Por Carlos Ernesto Alvarado Márquez.
La seguridad pública y los derechos humanos deberían marchar juntos, pero en México parecen enemigos naturales. Uno promete orden, el otro exige límites, y el Estado se empeña en demostrar que puede proteger a los ciudadanos… incluso de sí mismo.
El propósito de la seguridad es claro, garantizar la paz, la integridad y el bienestar social. Pero su legitimidad solo existe si se ejerce dentro del marco de los derechos humanos. Cuando el poder cruza esa línea, deja de proteger y empieza a controlar. La historia es conocida y sus consecuencias también.
Durante su comparecencia en el Congreso, el secretario de Seguridad Pública, Arturo Medina Mayoral, nos regaló una joya de arrogancia disfrazada de estadística al afirmar que, “de un millón seiscientos mil habitantes, un millón cuatrocientos mil confían en él y los otros doscientos mil son quienes apoyan a los delincuentes y no quieren a la FRIZ y quienes están en contra de la seguridad.” Esa frase, que podría competir con cualquier manual de autoritarismo tropical, muestra el problema de fondo, el poder que ya no distingue entre disidencia y delito. El poder que se cree inocente por definición y que, por tanto, no admite crítica.

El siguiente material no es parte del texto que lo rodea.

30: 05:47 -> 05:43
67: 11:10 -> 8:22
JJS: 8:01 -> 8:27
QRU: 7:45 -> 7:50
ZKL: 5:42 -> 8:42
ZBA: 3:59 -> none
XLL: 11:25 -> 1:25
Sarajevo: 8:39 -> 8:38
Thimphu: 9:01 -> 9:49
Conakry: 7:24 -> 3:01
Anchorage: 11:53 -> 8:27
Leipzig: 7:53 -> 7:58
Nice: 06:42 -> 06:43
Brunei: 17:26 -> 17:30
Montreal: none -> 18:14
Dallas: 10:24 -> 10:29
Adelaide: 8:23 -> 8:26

Esa lógica del enemigo interno es exactamente lo que los derechos humanos buscan evitar. Por eso existen, para ponerle freno al impulso del Estado que todo lo justifica en nombre de la seguridad. El derecho a la vida, a la integridad, a la libertad y a la presunción de inocencia no son favores del gobierno, son obligaciones constitucionales. Por eso la Secretaría de Seguridad debería estar en manos civiles, no de generales. La disciplina militar sirve para la guerra, pero la seguridad pública se construye con diálogo, no con órdenes.
El problema es que en Zacatecas el diálogo se volvió una palabra decorativa. Lo presumen en informes, pero no lo practican. En lo federal pasó igual con la reforma a la Ley de Amparo o al Poder Judicial, donde citaron a los mejores expertos, los escucharon con atención y después hicieron exactamente lo contrario. Llamaron “parlamento abierto” a un trámite que terminó cerrado desde el principio.

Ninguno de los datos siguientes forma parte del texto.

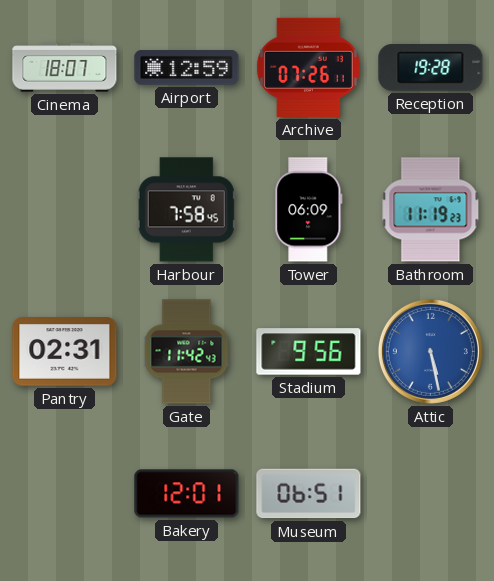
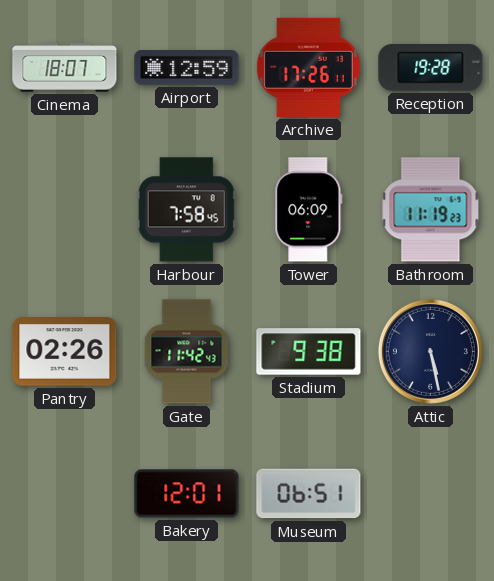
Archive: 07:26 -> 17:26
Pantry: 02:31 -> 02:26
Stadium: 9:56 -> 9:38
Attic dial: blue -> navy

En lo local, la comedia se repite. Durante un partido de futbol, el pueblo festejaba el triunfo de su equipo y quiso celebrar junto a su presidente municipal Miguel Varela. La alegría era colectiva, pero un secretario de Gobierno, fiel a la escuela del autoritarismo cordial, intentó impedirlo. Dicen que son republicanos, pero actúan como si Zacatecas fuera su hacienda privada.
Hablan de diálogo, pero lo entienden como obediencia. Escuchan solo al que aplaude y silencian al que pregunta. Y cuando un general al frente de la seguridad pública afirma que quien no lo apoya es un delincuente, el problema ya no es su carácter, sino el modelo. No se puede construir paz desde la prepotencia ni gobernar con el dedo en el gatillo.
La reflexión del periodista Mario Luis Molina Contreras lo resume con precisión quirúrgica, “Generalmente los secretarios de seguridad suelen mostrar un grado de altanería disfrazado con su formación espartana.” Y es verdad, aquí ya van dos que confunden disciplina con prepotencia.
Un gobierno que confunde autoridad con soberbia no garantiza seguridad, impone miedo. Y el miedo, aunque obedezca, no construye ciudadanía.
Moraleja: Cuando el poder se acostumbra a no escuchar, empieza a oír solo los aplausos de sus escoltas. Por eso urge recordar que los derechos humanos no son el estorbo del gobierno, son su única justificación. Y si la seguridad se militariza más, pronto no quedará quién defienda a la gente ni quién le ponga límites al uniforme.